Marian Luctkar-Flude, RN, PhD, CCSNE Associate Professor, Queen’s University, School of Nursing
Dr. Monakshi Sawhney, NP(Adult), PhD, Associate Profressor, Queen’s University, School of Nursing
Lillian Chumbley, MA E-Learning Specialist, Trent University
Nathaniel Gumapac
Jenny Li
Michaela Patterson
Crystal Sau
Clara Kim
Jane Tyerman, RN, PhD, CCSNE University of Ottawa, School of Nursing
Josephine Etowa, RN, RM PhD, FWACN FAAN, & OHTN Research Chair in Black Women’ HIV Prevention and Care University of Ottawa, School of Nursing

What?   To prepare nursing students to respond to racial microaggressions they may encounter in clinical or classroom setting, we are developing and testing an online educational module.

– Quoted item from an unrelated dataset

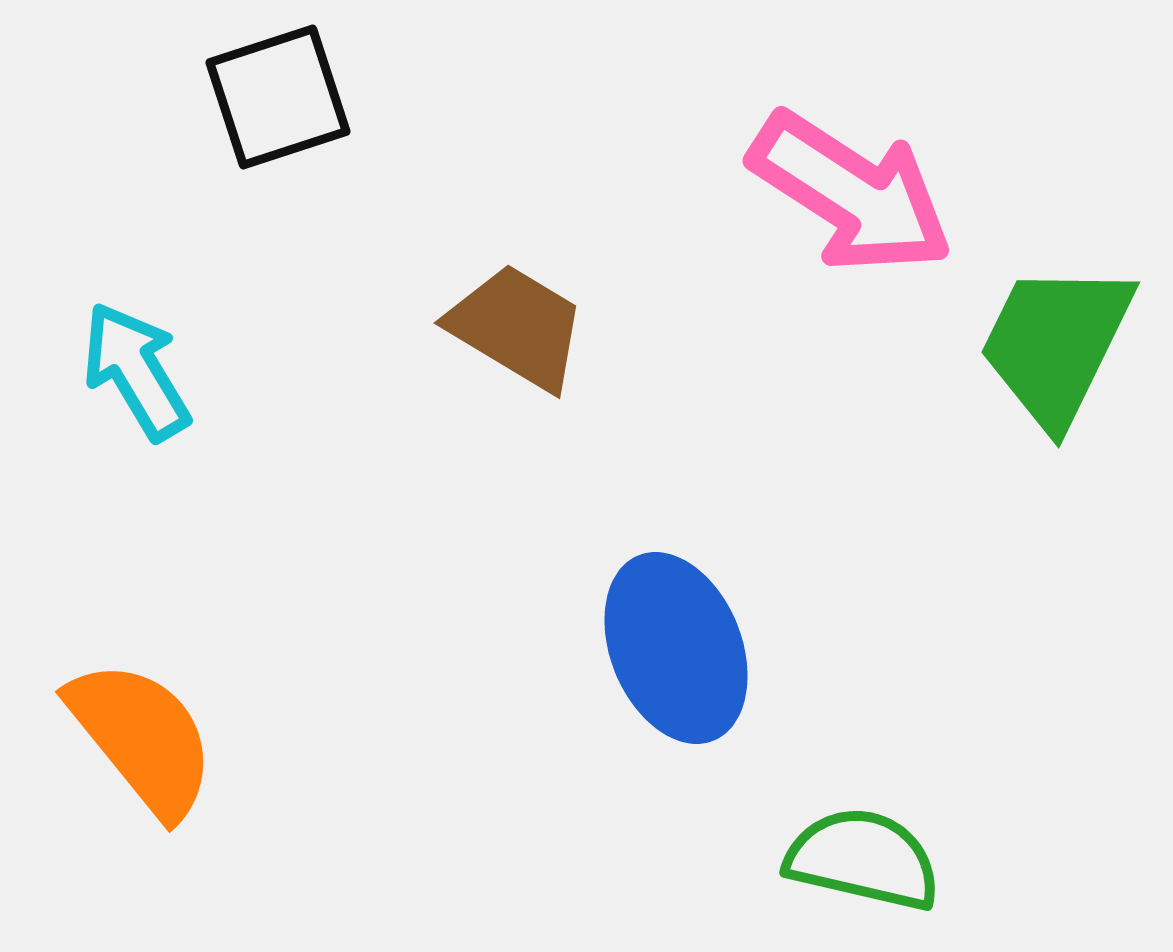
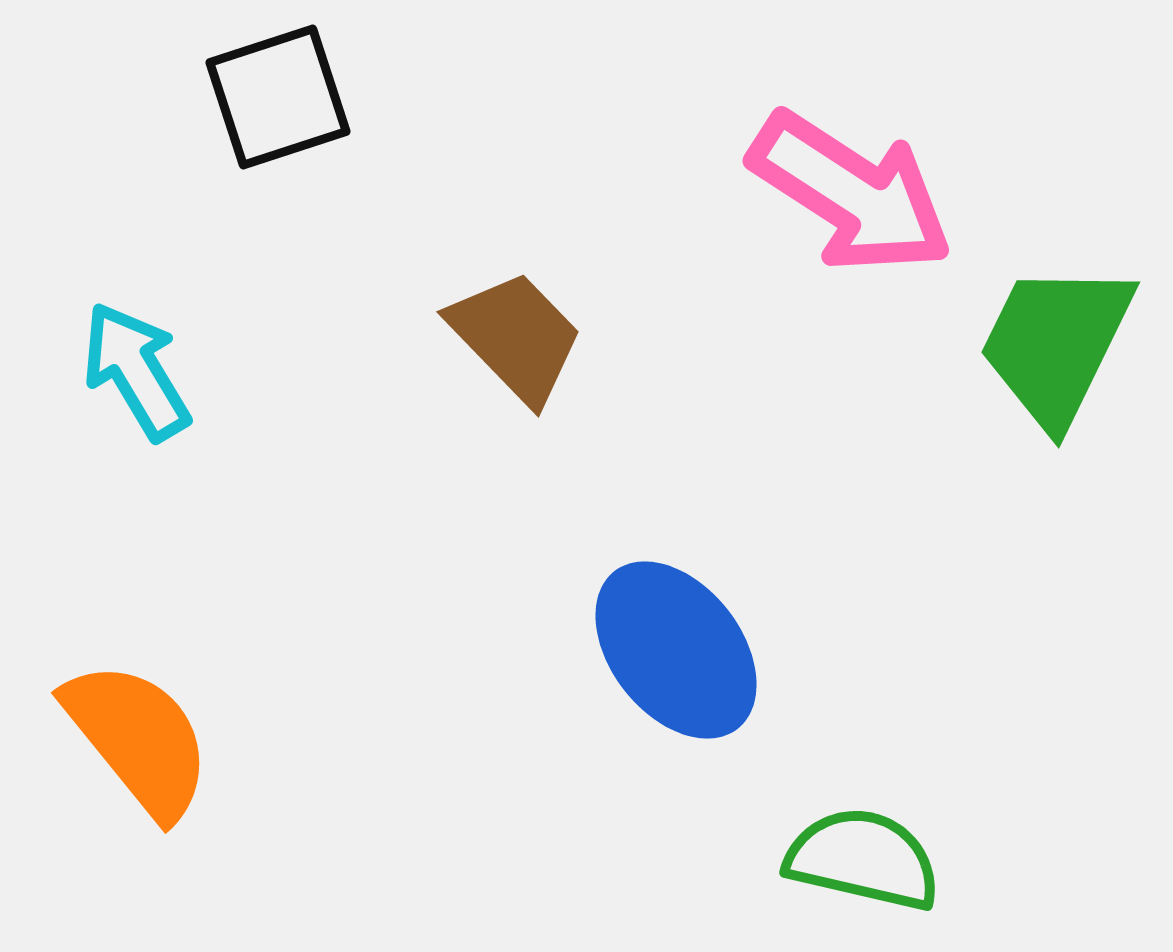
brown trapezoid: moved 1 px left, 10 px down; rotated 15 degrees clockwise
blue ellipse: moved 2 px down; rotated 16 degrees counterclockwise
orange semicircle: moved 4 px left, 1 px down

We will collaborate with Black, Indigenous, or Persons of Colour (BIPOC) nursing students and faculty to develop the module. Our goal is that the modules will (1) support BIPOC nursing students to understand their options and respond to racial microaggressions they may encounter; (2) support non-BIPOC students and faculty to examine their biases and privilege; and (3) support non-BIPOC students and faculty to address microaggressions witnessed in classroom and clinical settings. 

 

Why? When nursing students experience racial microaggresssions in educational settings, their cognitive load is increased such that their mental function, academic performance, and socioemotional wellbeing can be compromised. 

 

Impact of findings: There have been very few studies to date that have used in-person or virtual simulation to teach about inclusivity, diversity, and cultural awareness. We believe that virtual simulation games (VSGs) could be useful to promote understanding and provide opportunities for nursing students and educators to apply cultural humility principles in virtual encounters of racial microaggressions within healthcare.